The Ancient Egyptian practice of adding new inscriptions to older buildings, even
at the cost of erasing the name of the original builder, is strange to modern viewers
who are likely to accuse the offending pharaoh of theft. Imagine if a modern American
president tried to add his name to the Washington Monument or replace Lincoln’s statue
with his own in the Lincoln Memorial. The public would be outraged! But such practices
were considered perfectly legitimate, even normal, in Egyptian antiquity. Egyptians
added new inscriptions to existing monuments for a variety of reasons. As with most
of Ramesses IV’s inscriptions, a king might do so without actually removing the name
of his predecessors.
Midway through his 67 year reign, Ramesses II added hundreds of new inscriptions to
the columns and nave of the Hypostyle Hall, sometimes erasing the names of his long-deceased
father Sety I in the process. Yet Ramesses acted not out of spite or hatred of his
father, but in celebration of his own great series of jubilee festivals. His successors,
including Ramesses IV and the High Priest of Amun-Re Herihor, added marginal inscriptions
on undecorated parts of the columns, seeking to associate themselves with their illustrious
predecessors Sety I and Ramesses II, but without erasing their names. In some cases,
however, Ramesses VI reinscribed Ramesses IV’s cartouche names with his own, but more
often, he left them untouched.
Even the common people of Egypt left their mark on this great monument. They scratched
images of the gods on the Hypostyle Hall’s exterior walls and gateways. Along with
the “official” icons of the gods carved by the pharaohs’ artists, pious visitors sometimes
carved their own private ex voto images of gods and sacred objects, and these often became objects of worship by religious
pilgrims. Most visitors were rarely permitted entry into the Hypostyle Hall and not
at all to the inner sanctum, yet they could approach the outer walls, courtyards,
and gateways to express their devotion to the gods within.
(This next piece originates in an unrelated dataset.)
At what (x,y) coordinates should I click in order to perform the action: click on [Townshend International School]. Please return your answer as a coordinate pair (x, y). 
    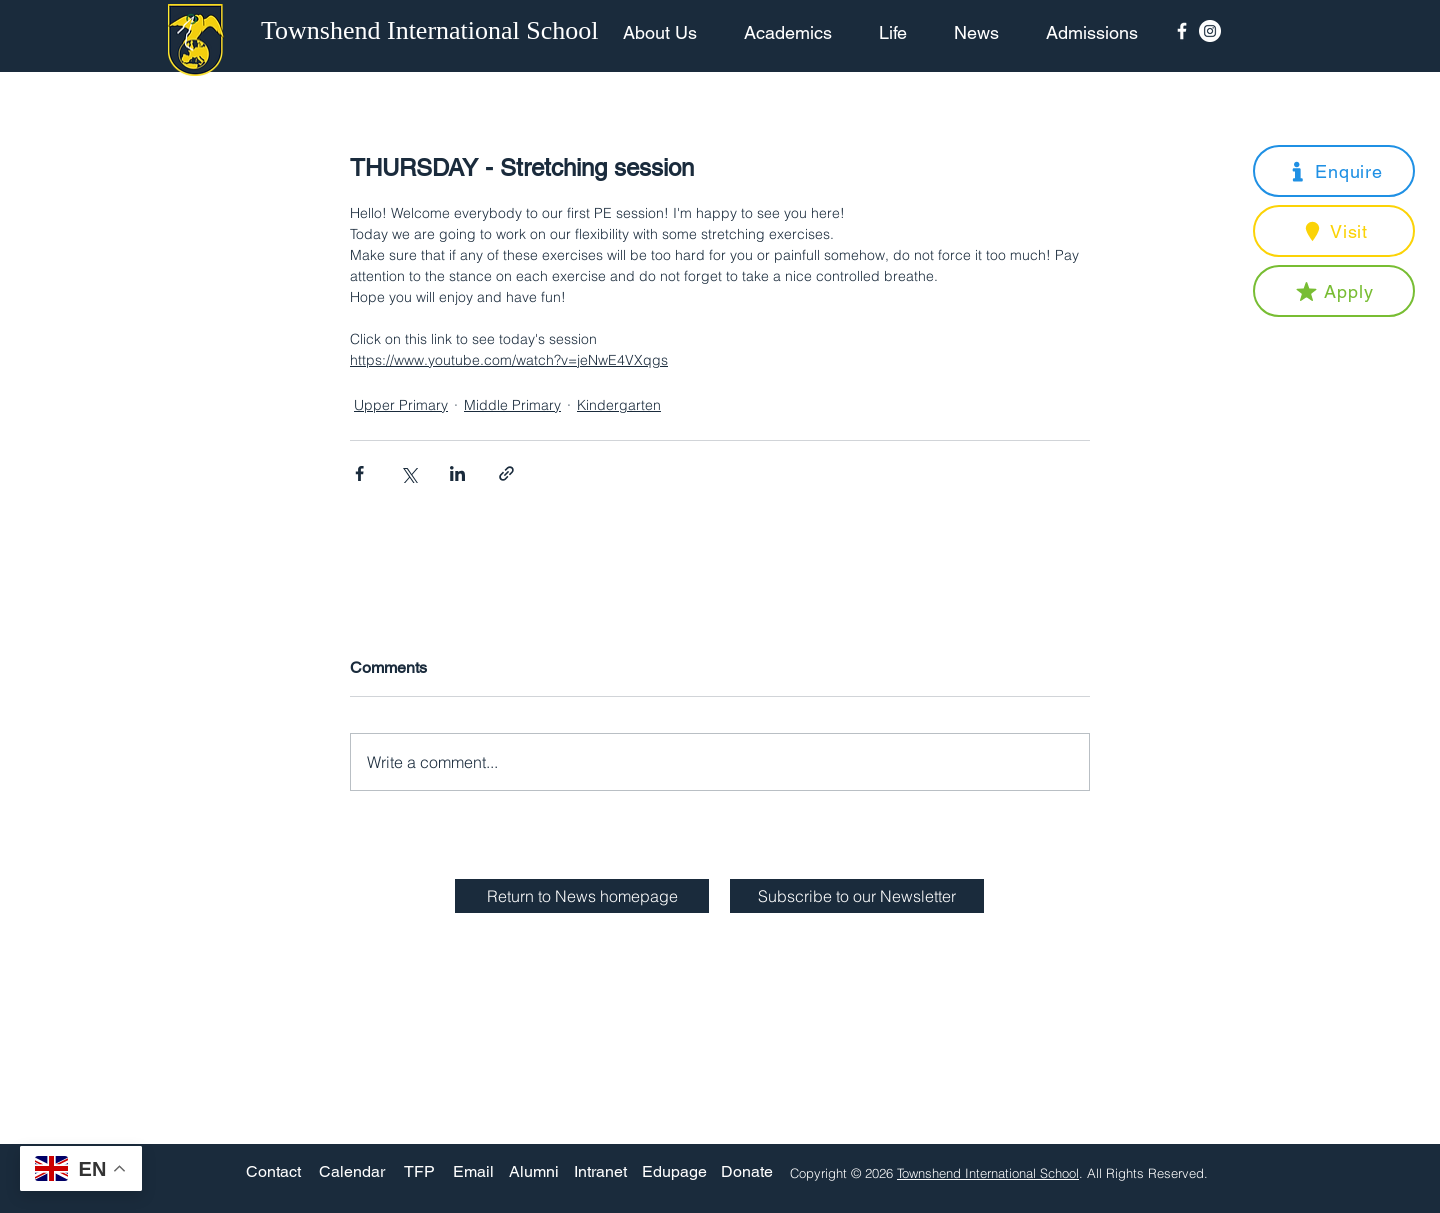
    Looking at the image, I should click on (433, 31).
Another common manifestation of their piety are countless rows of vertical oval grooves
carved on the walls and columns (as shown in the image to the right), which testify
to the popular magical practice of tapping the shrine’s power by scraping off bits
of stone for personal use. To protect the icons carved on the outer walls and gateways
from over-zealous pilgrims, temple priests ordered protective veils attached to the
walls to screen holy images from view. These veils consisted of wood panels or perhaps
cloth screens mounted on wooden frames. The veils have long since disappeared, but
sets of holes drilled into the walls that encompass certain divine images indicate
where these screens were once erected against the temple’s walls. It is possible that
veiled icons were occasionally revealed to pilgrims on certain holy days. On the north
wall of the Hypostyle Hall, Pharaoh Ramesses III erected a more elaborate lean-to
shrine to envelop an image of the Theban Triad once these icons had developed a special
cult following among pious visitors.